◆ Available data ◆

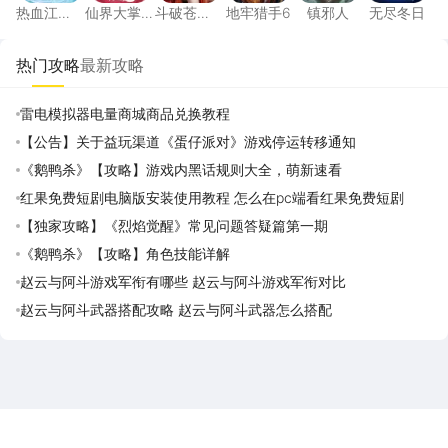
热血江
仙界大掌
斗破苍
地牢猎手6
镇邪人
无尽冬日
湖：觉醒
门
穹：斗帝
之路
热门攻略
最新攻略
雷电模拟器电量商城商品兑换教程
【公告】关于益玩渠道《蛋仔派对》游戏停运转移通知
《鹅鸭杀》【攻略】游戏内黑话规则大全，萌新速看
红果免费短剧电脑版安装使用教程 怎么在pc端看红果免费短剧
【独家攻略】《烈焰觉醒》常见问题答疑篇第一期
《鹅鸭杀》【攻略】角色技能详解
赵云与阿斗游戏军衔有哪些 赵云与阿斗游戏军衔对比
赵云与阿斗武器搭配攻略 赵云与阿斗武器怎么搭配
雷电圈APP
下载
雷电模拟器官方手游平台, 下载享海量福利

◆ Work item ◆
Please output all the data exactly as given, with the pictures omitted.

◆ Output of the exercise ◆
热血江
仙界大掌
斗破苍
地牢猎手6
镇邪人
无尽冬日
湖：觉醒
门
穹：斗帝
之路
热门攻略
最新攻略
雷电模拟器电量商城商品兑换教程
【公告】关于益玩渠道《蛋仔派对》游戏停运转移通知
《鹅鸭杀》【攻略】游戏内黑话规则大全，萌新速看
红果免费短剧电脑版安装使用教程 怎么在pc端看红果免费短剧
【独家攻略】《烈焰觉醒》常见问题答疑篇第一期
《鹅鸭杀》【攻略】角色技能详解
赵云与阿斗游戏军衔有哪些 赵云与阿斗游戏军衔对比
赵云与阿斗武器搭配攻略 赵云与阿斗武器怎么搭配
雷电圈APP
下载
雷电模拟器官方手游平台, 下载享海量福利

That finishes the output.